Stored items
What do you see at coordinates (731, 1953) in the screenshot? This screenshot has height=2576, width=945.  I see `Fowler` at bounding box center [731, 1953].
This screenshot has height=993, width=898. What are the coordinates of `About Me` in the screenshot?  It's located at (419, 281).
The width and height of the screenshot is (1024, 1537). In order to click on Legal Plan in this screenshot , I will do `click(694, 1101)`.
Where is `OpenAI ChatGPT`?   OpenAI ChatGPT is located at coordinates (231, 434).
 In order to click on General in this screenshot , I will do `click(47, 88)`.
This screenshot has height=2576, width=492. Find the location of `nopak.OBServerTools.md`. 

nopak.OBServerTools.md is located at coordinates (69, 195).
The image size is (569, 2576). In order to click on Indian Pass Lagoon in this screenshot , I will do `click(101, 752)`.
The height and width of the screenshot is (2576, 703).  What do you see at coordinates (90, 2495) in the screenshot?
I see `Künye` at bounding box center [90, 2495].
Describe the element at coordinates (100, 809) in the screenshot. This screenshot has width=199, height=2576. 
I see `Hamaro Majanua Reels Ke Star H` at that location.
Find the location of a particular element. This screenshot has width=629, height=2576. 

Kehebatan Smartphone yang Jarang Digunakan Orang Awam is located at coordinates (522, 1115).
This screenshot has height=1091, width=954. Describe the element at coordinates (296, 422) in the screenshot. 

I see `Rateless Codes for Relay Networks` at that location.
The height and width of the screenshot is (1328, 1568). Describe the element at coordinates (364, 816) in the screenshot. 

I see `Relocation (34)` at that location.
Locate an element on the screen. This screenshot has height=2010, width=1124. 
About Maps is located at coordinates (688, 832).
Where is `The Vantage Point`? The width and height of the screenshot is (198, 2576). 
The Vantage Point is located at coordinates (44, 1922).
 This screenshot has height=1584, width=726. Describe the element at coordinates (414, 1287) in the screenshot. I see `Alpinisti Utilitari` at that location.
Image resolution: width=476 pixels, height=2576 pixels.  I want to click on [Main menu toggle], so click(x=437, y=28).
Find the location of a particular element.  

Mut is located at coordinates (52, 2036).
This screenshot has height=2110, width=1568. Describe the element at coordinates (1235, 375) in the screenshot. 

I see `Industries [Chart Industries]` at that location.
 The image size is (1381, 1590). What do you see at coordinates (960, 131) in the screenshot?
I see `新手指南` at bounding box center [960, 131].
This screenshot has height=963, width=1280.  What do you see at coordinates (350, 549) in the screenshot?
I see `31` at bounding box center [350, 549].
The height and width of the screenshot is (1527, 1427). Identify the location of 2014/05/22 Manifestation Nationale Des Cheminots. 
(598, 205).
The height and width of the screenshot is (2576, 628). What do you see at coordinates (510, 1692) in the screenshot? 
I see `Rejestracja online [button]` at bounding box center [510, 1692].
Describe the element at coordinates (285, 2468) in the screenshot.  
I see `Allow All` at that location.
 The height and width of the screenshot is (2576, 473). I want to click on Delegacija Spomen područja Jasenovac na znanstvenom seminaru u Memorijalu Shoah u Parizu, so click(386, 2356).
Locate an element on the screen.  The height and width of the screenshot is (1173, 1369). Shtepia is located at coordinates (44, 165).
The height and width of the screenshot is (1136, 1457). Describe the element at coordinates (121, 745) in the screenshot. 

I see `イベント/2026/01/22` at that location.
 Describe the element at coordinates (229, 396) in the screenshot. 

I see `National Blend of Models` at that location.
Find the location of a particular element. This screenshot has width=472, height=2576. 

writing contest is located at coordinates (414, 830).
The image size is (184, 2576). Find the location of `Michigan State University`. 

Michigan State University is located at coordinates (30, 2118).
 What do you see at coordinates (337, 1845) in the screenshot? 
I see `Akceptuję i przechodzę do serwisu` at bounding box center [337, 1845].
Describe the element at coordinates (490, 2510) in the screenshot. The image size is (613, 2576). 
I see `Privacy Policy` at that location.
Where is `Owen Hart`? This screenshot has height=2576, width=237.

*Work item*:
Your task is to retype all of the lines above exactly.

*Answer box*:
What do you see at coordinates (731, 1953) in the screenshot? This screenshot has height=2576, width=945.  I see `Fowler` at bounding box center [731, 1953].
This screenshot has height=993, width=898. What are the coordinates of `About Me` in the screenshot?  It's located at (419, 281).
The width and height of the screenshot is (1024, 1537). In order to click on Legal Plan in this screenshot , I will do `click(694, 1101)`.
Where is `OpenAI ChatGPT`?   OpenAI ChatGPT is located at coordinates (231, 434).
 In order to click on General in this screenshot , I will do `click(47, 88)`.
This screenshot has height=2576, width=492. Find the location of `nopak.OBServerTools.md`. 

nopak.OBServerTools.md is located at coordinates (69, 195).
The image size is (569, 2576). In order to click on Indian Pass Lagoon in this screenshot , I will do `click(101, 752)`.
The height and width of the screenshot is (2576, 703).  What do you see at coordinates (90, 2495) in the screenshot?
I see `Künye` at bounding box center [90, 2495].
Describe the element at coordinates (100, 809) in the screenshot. This screenshot has width=199, height=2576. 
I see `Hamaro Majanua Reels Ke Star H` at that location.
Find the location of a particular element. This screenshot has width=629, height=2576. 

Kehebatan Smartphone yang Jarang Digunakan Orang Awam is located at coordinates (522, 1115).
This screenshot has height=1091, width=954. Describe the element at coordinates (296, 422) in the screenshot. 

I see `Rateless Codes for Relay Networks` at that location.
The height and width of the screenshot is (1328, 1568). Describe the element at coordinates (364, 816) in the screenshot. 

I see `Relocation (34)` at that location.
Locate an element on the screen. This screenshot has height=2010, width=1124. 
About Maps is located at coordinates (688, 832).
Where is `The Vantage Point`? The width and height of the screenshot is (198, 2576). 
The Vantage Point is located at coordinates (44, 1922).
 This screenshot has height=1584, width=726. Describe the element at coordinates (414, 1287) in the screenshot. I see `Alpinisti Utilitari` at that location.
Image resolution: width=476 pixels, height=2576 pixels.  I want to click on [Main menu toggle], so click(x=437, y=28).
Find the location of a particular element.  

Mut is located at coordinates (52, 2036).
This screenshot has height=2110, width=1568. Describe the element at coordinates (1235, 375) in the screenshot. 

I see `Industries [Chart Industries]` at that location.
 The image size is (1381, 1590). What do you see at coordinates (960, 131) in the screenshot?
I see `新手指南` at bounding box center [960, 131].
This screenshot has height=963, width=1280.  What do you see at coordinates (350, 549) in the screenshot?
I see `31` at bounding box center [350, 549].
The height and width of the screenshot is (1527, 1427). Identify the location of 2014/05/22 Manifestation Nationale Des Cheminots. 
(598, 205).
The height and width of the screenshot is (2576, 628). What do you see at coordinates (510, 1692) in the screenshot? 
I see `Rejestracja online [button]` at bounding box center [510, 1692].
Describe the element at coordinates (285, 2468) in the screenshot.  
I see `Allow All` at that location.
 The height and width of the screenshot is (2576, 473). I want to click on Delegacija Spomen područja Jasenovac na znanstvenom seminaru u Memorijalu Shoah u Parizu, so click(386, 2356).
Locate an element on the screen.  The height and width of the screenshot is (1173, 1369). Shtepia is located at coordinates (44, 165).
The height and width of the screenshot is (1136, 1457). Describe the element at coordinates (121, 745) in the screenshot. 

I see `イベント/2026/01/22` at that location.
 Describe the element at coordinates (229, 396) in the screenshot. 

I see `National Blend of Models` at that location.
Find the location of a particular element. This screenshot has width=472, height=2576. 

writing contest is located at coordinates (414, 830).
The image size is (184, 2576). Find the location of `Michigan State University`. 

Michigan State University is located at coordinates (30, 2118).
 What do you see at coordinates (337, 1845) in the screenshot? 
I see `Akceptuję i przechodzę do serwisu` at bounding box center [337, 1845].
Describe the element at coordinates (490, 2510) in the screenshot. The image size is (613, 2576). 
I see `Privacy Policy` at that location.
Where is `Owen Hart`? This screenshot has height=2576, width=237.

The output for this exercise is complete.